> [Activity] Leaving the pictures aside, repeat each line below exactly.
The data section start
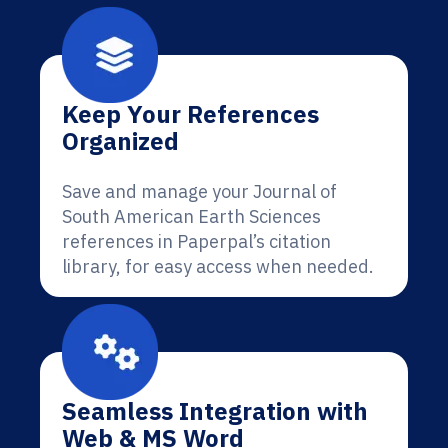
Keep Your References
Organized
Save and manage your Journal of
South American Earth Sciences
references in Paperpal’s citation
library, for easy access when needed.
Seamless Integration with
Web & MS Word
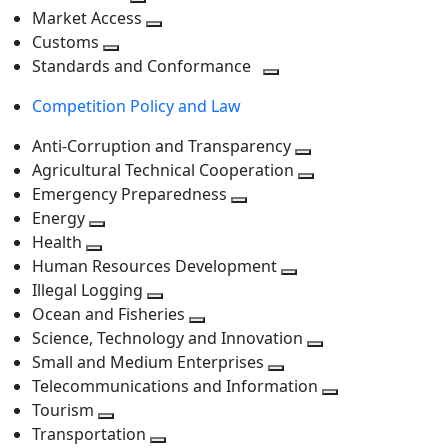
level
Toggle
next
Market Access
next
Toggle
level
Customs
Toggle
level
next
Standards and Conformance
next
level
Toggle
Competition Policy and Law
level
next
level
Anti-Corruption and Transparency
Toggle
Agricultural Technical Cooperation
next
Toggle
Emergency Preparedness
Toggle
level
next
Energy
Toggle
next
level
Health
Toggle
next
level
Human Resources Development
next
level
Toggle
Illegal Logging
level
Toggle
next
Ocean and Fisheries
next
Toggle
level
Science, Technology and Innovation
level
next
Toggle
Small and Medium Enterprises
level
Toggle
next
Telecommunications and Information
next
level
Toggle
Tourism
Toggle
level
next
Transportation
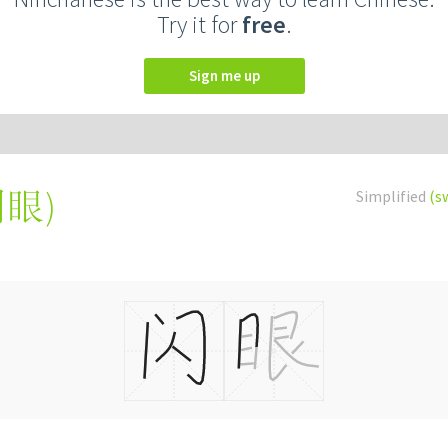
Try it for
free
.
Sign me up
閃眼
)
Simplified
(s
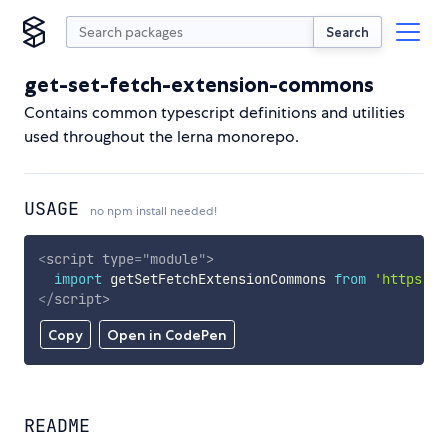
Search
get-set-fetch-extension-commons
Contains common typescript definitions and utilities
used throughout the lerna monorepo.
USAGE
no npm install needed!
<
script
type
=
"
module
"
>
import
 getSetFetchExtensionCommons 
from
'https://
</
script
>
Copy
Open in CodePen
README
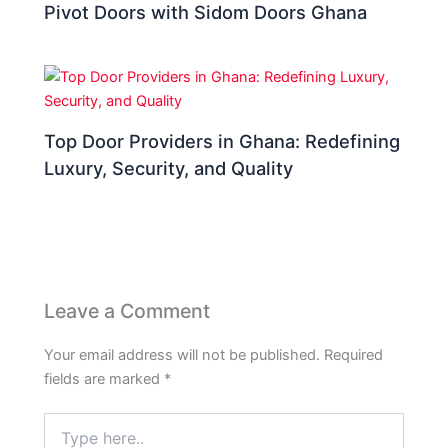
Pivot Doors with Sidom Doors Ghana
Top Door Providers in Ghana: Redefining
Luxury, Security, and Quality
Leave a Comment
Your email address will not be published.
Required
fields are marked
*
Type
here..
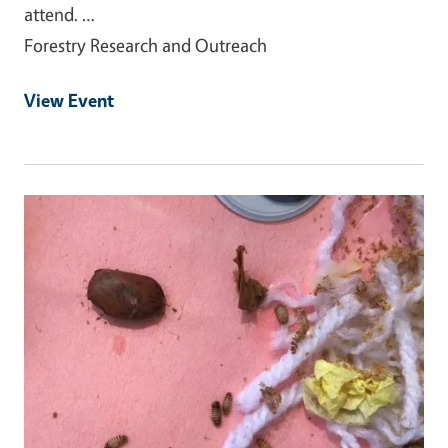
attend. …
Forestry Research and Outreach
View Event
Event Primary Image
The data section end
> [Response to this task]
Keep Your References
Organized
Save and manage your Journal of
South American Earth Sciences
references in Paperpal’s citation
library, for easy access when needed.
Seamless Integration with
Web & MS Word
level
Toggle
next
Market Access
next
Toggle
level
Customs
Toggle
level
next
Standards and Conformance
next
level
Toggle
Competition Policy and Law
level
next
level
Anti-Corruption and Transparency
Toggle
Agricultural Technical Cooperation
next
Toggle
Emergency Preparedness
Toggle
level
next
Energy
Toggle
next
level
Health
Toggle
next
level
Human Resources Development
next
level
Toggle
Illegal Logging
level
Toggle
next
Ocean and Fisheries
next
Toggle
level
Science, Technology and Innovation
level
next
Toggle
Small and Medium Enterprises
level
Toggle
next
Telecommunications and Information
next
level
Toggle
Tourism
Toggle
level
next
Transportation
Try it for
free
.
Sign me up
閃眼
)
Simplified
(s
Search
get-set-fetch-extension-commons
Contains common typescript definitions and utilities
used throughout the lerna monorepo.
USAGE
no npm install needed!
<
script
type
=
"
module
"
>
import
 getSetFetchExtensionCommons 
from
'https://
</
script
>
Copy
Open in CodePen
README
Pivot Doors with Sidom Doors Ghana
Top Door Providers in Ghana: Redefining
Luxury, Security, and Quality
Leave a Comment
Your email address will not be published.
Required
fields are marked
*
Type
here..
attend. …
Forestry Research and Outreach
View Event
Event Primary Image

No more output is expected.